Il faut selon nous changer d'approche. Pour ancrer les actions en santé environnementale dans les différentes politiques locales, les élus locaux doivent être outillés et accompagnés, en les sensibilisant sur les leviers d'action dont ils disposent. Il est également essentiel de fédérer le réseau d'experts et de partenaires en région en leur permettant de s'autosaisir de thématiques et de mutualiser les ressources et expériences, en appui aux décideurs locaux.
Nous proposons la mise en place d'un portail d'information et centre de ressources dans chaque région et la généralisation d'observatoires régionaux en santé environnementale, pour affiner la connaissance des réalités du terrain et des enjeux prioritaires. Des actions concrètes et ciblées permettent en effet d'agir plus efficacement sur les déterminants sociaux et environnementaux qui constituent une part prédominante des inégalités de santé.
Le portage politique de ces actions appelle, en outre, une clarification du pilotage territorial.

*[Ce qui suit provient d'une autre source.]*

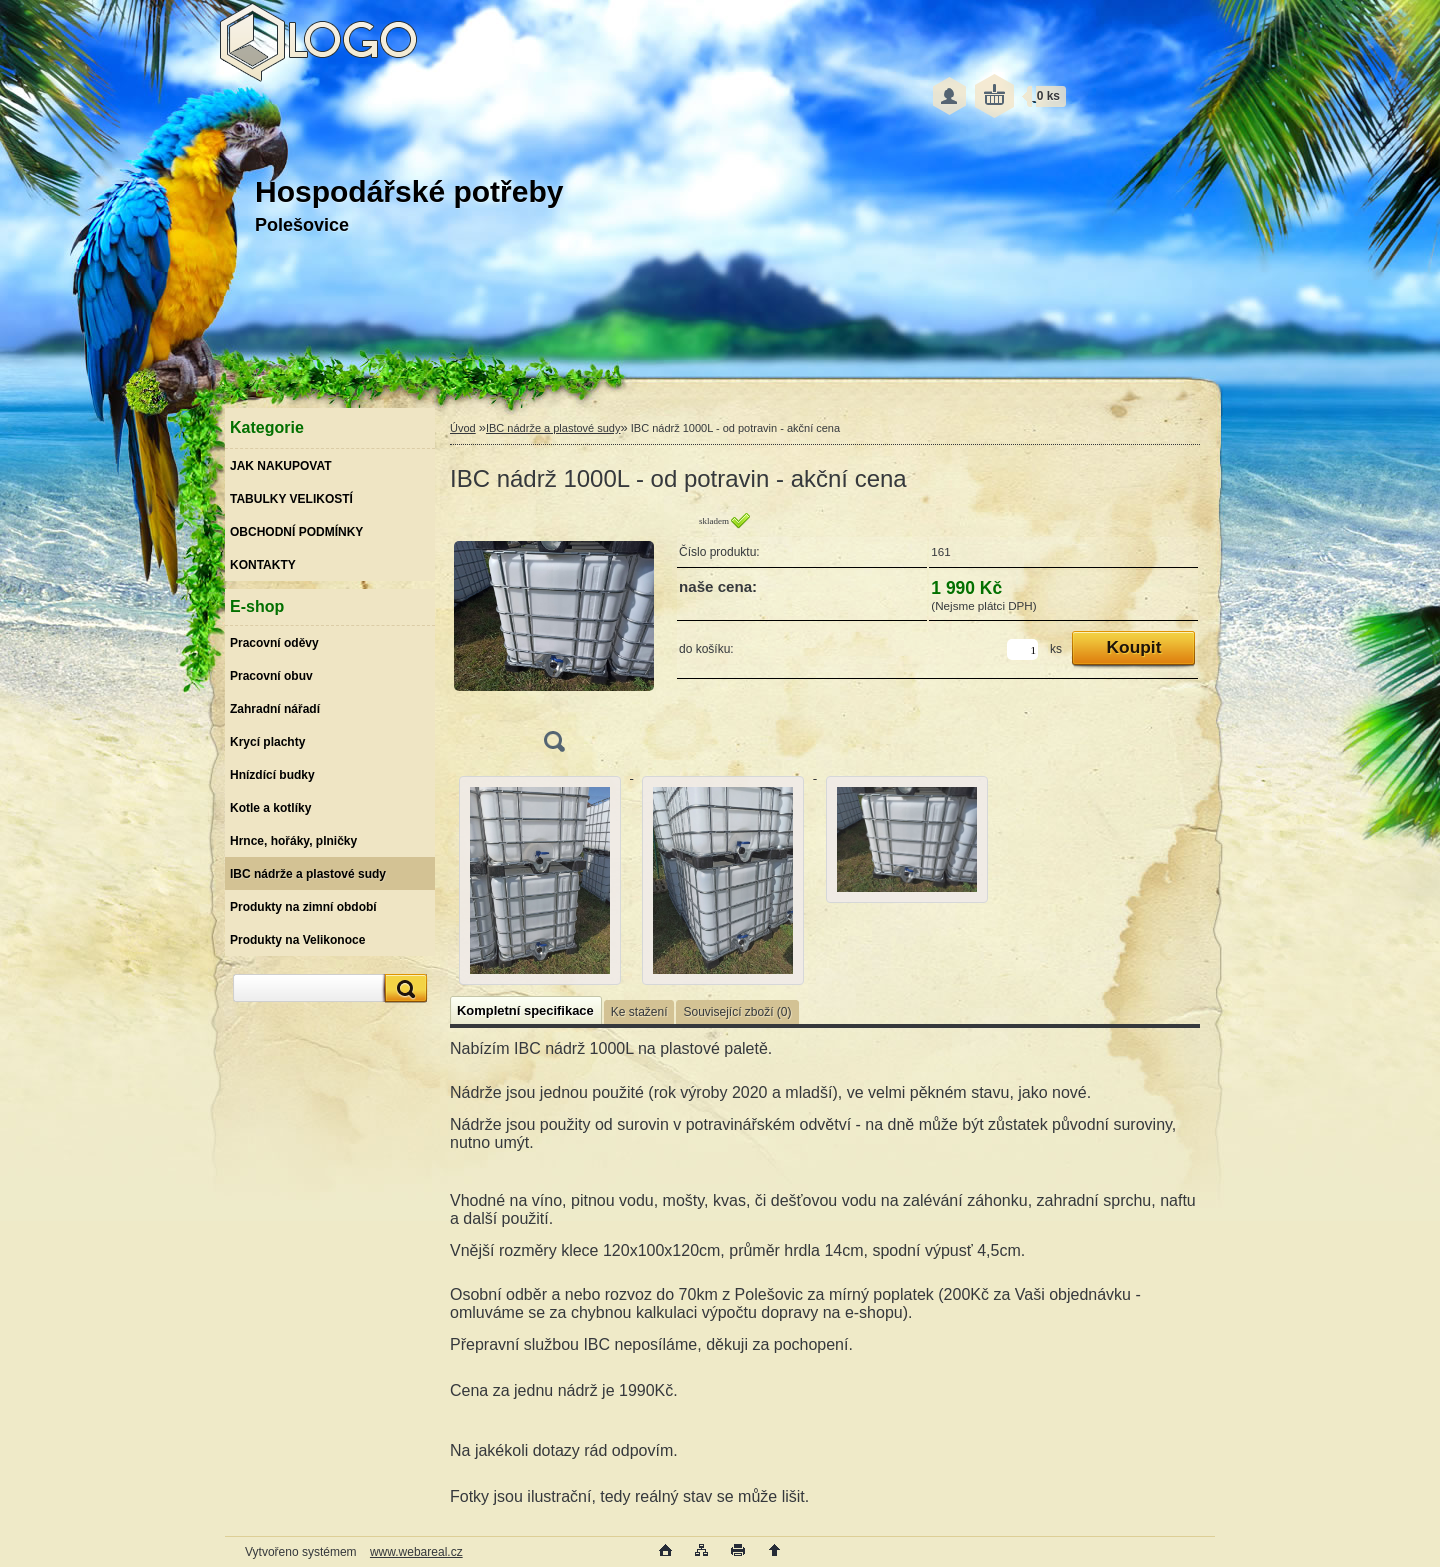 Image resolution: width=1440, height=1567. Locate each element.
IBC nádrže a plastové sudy (553, 428)
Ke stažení (639, 1012)
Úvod (463, 428)
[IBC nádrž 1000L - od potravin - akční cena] (554, 638)
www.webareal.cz (416, 1552)
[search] (403, 988)
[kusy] (1022, 649)
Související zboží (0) (737, 1012)
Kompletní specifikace (525, 1010) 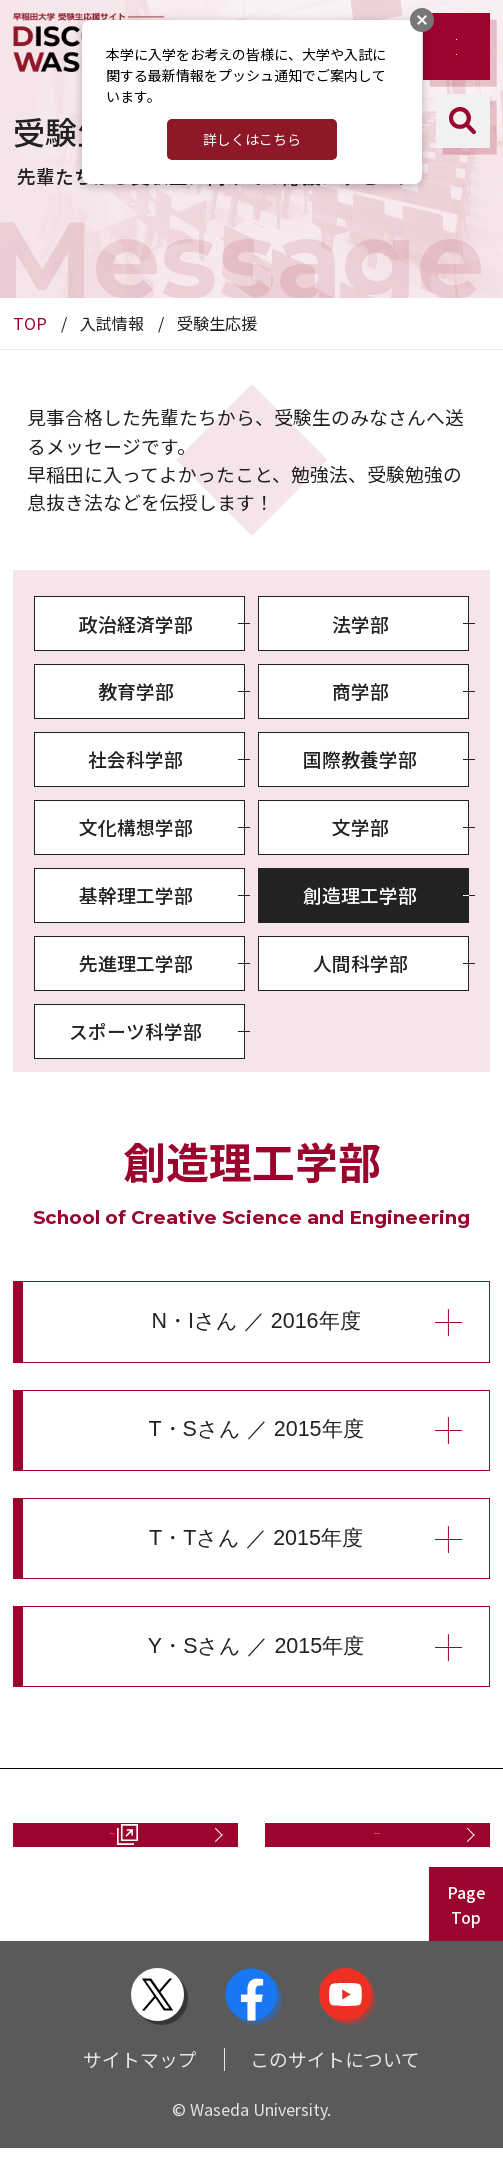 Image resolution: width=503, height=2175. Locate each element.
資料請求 (102, 1847)
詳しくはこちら (252, 139)
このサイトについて (335, 2085)
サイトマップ (140, 2085)
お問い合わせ (367, 1847)
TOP (30, 323)
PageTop (466, 1931) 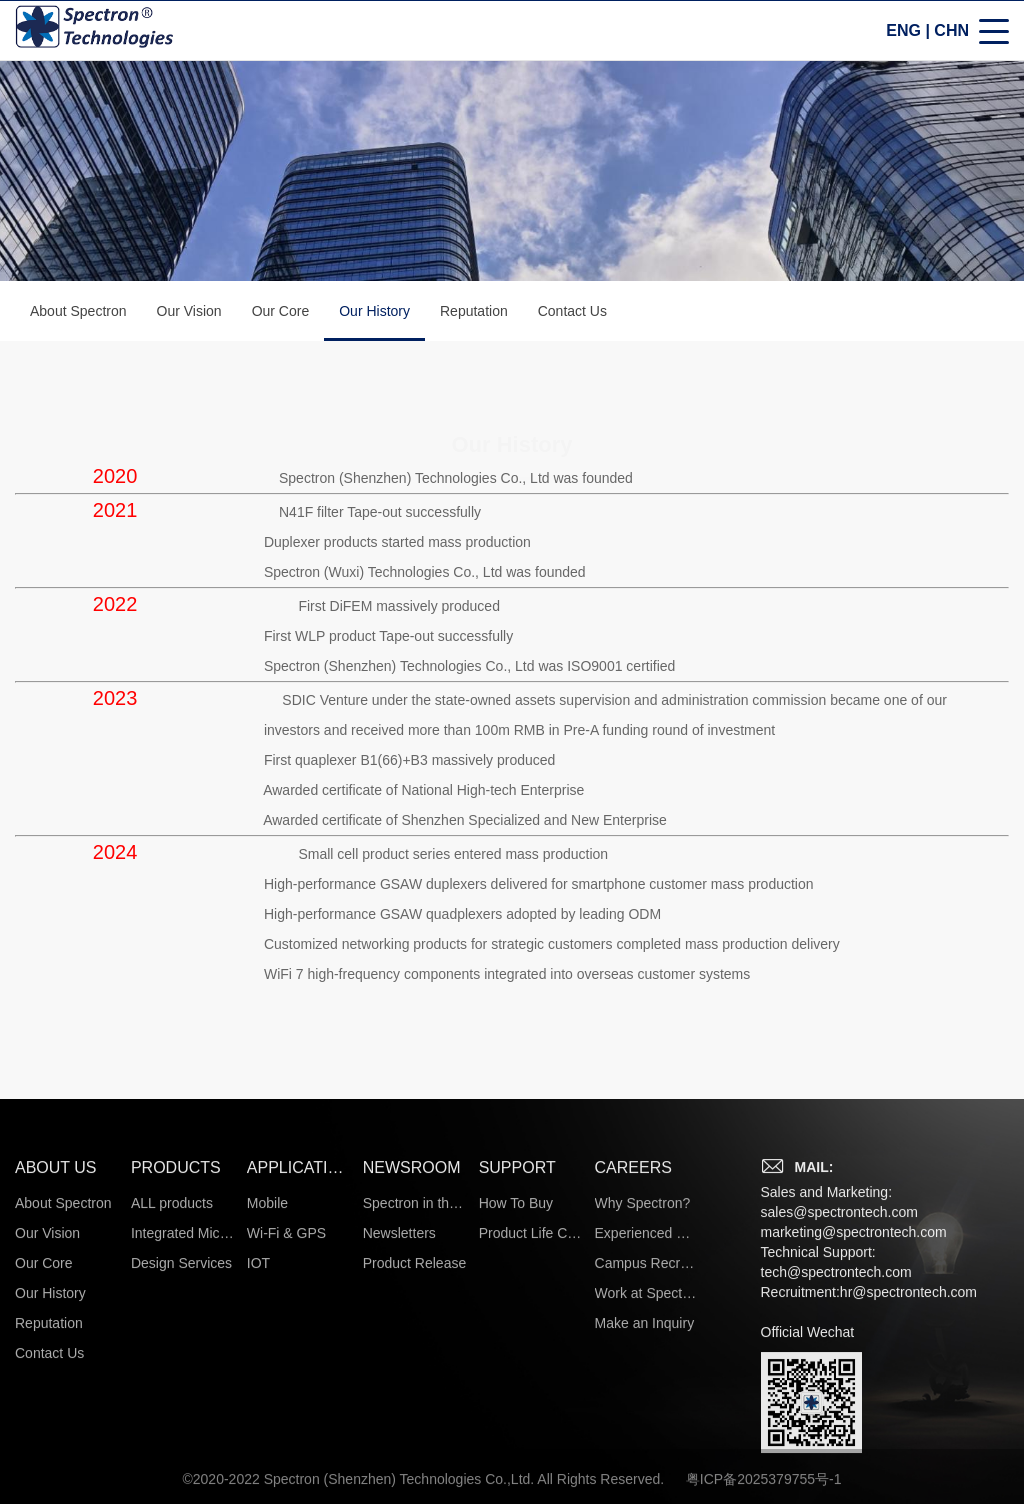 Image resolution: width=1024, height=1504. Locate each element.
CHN (951, 31)
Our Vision (189, 312)
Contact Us (572, 312)
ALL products (172, 1443)
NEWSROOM (412, 1407)
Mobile (267, 1443)
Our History (374, 323)
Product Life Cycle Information (531, 1473)
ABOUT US (56, 1407)
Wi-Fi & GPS (286, 1473)
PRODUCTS (176, 1407)
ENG (903, 31)
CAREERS (633, 1407)
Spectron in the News (415, 1443)
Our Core (281, 312)
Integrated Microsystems (183, 1473)
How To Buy (516, 1443)
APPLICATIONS (299, 1407)
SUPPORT (517, 1407)
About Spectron (78, 312)
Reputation (474, 312)
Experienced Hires (647, 1473)
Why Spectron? (643, 1443)
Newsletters (399, 1473)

La santé est d'abord une compétence de l'État, même si les collectivités concourent au développement sanitaire des territoires : elles sont investies de prérogatives historiques en matière de salubrité ou d'hygiène pour les communes ou leurs groupements, ou encore d'un rôle de chef de file pour l'aménagement durable du territoire s'agissant des régions. Ces compétences sont un point d'entrée, depuis longtemps, dans la politique de santé environnementale.
Mais les collectivités ne sont pas formellement investies d'une responsabilité sur ce champ. Celle-ci mériterait selon nous d'être plus clairement affirmée.
Bien évidemment, les régions, déjà co-pilotes du PRSE avec les ARS et les préfets, ont un rôle stratégique à jouer, en particulier dans le cadre du schéma régional d'aménagement, de développement durable et d'égalité des territoires. Toutefois, les enjeux transverses de la santé environnementale impliquent également de mobiliser les différents échelons territoriaux pour gagner en efficacité.
Les outils de contractualisation souples que sont les contrats de plan État-région ou les contrats locaux de santé sont à cet égard des leviers intéressants, car ils répondent à une logique plus horizontale que descendante. Des financements pérennes pourraient y être adossés pour accompagner les collectivités dans la conduite de projets.
Nous proposons enfin de généraliser les démarches d'évaluation d'impact sur la santé pour des projets d'aménagement locaux. Suivant le concept d'urbanisme favorable à la santé, cela permet de promouvoir une approche positive et intégrée de la santé environnementale, qui ne se réduit pas à des actions techniques de réduction des risques. En ancrant ces enjeux dans le quotidien, nous sensibiliserons plus largement élus et citoyens.
M. Bernard Jomier , rapporteur . - La troisième partie de notre rapport plaide pour un renforcement et une meilleure diffusion de la connaissance scientifique en santé environnementale.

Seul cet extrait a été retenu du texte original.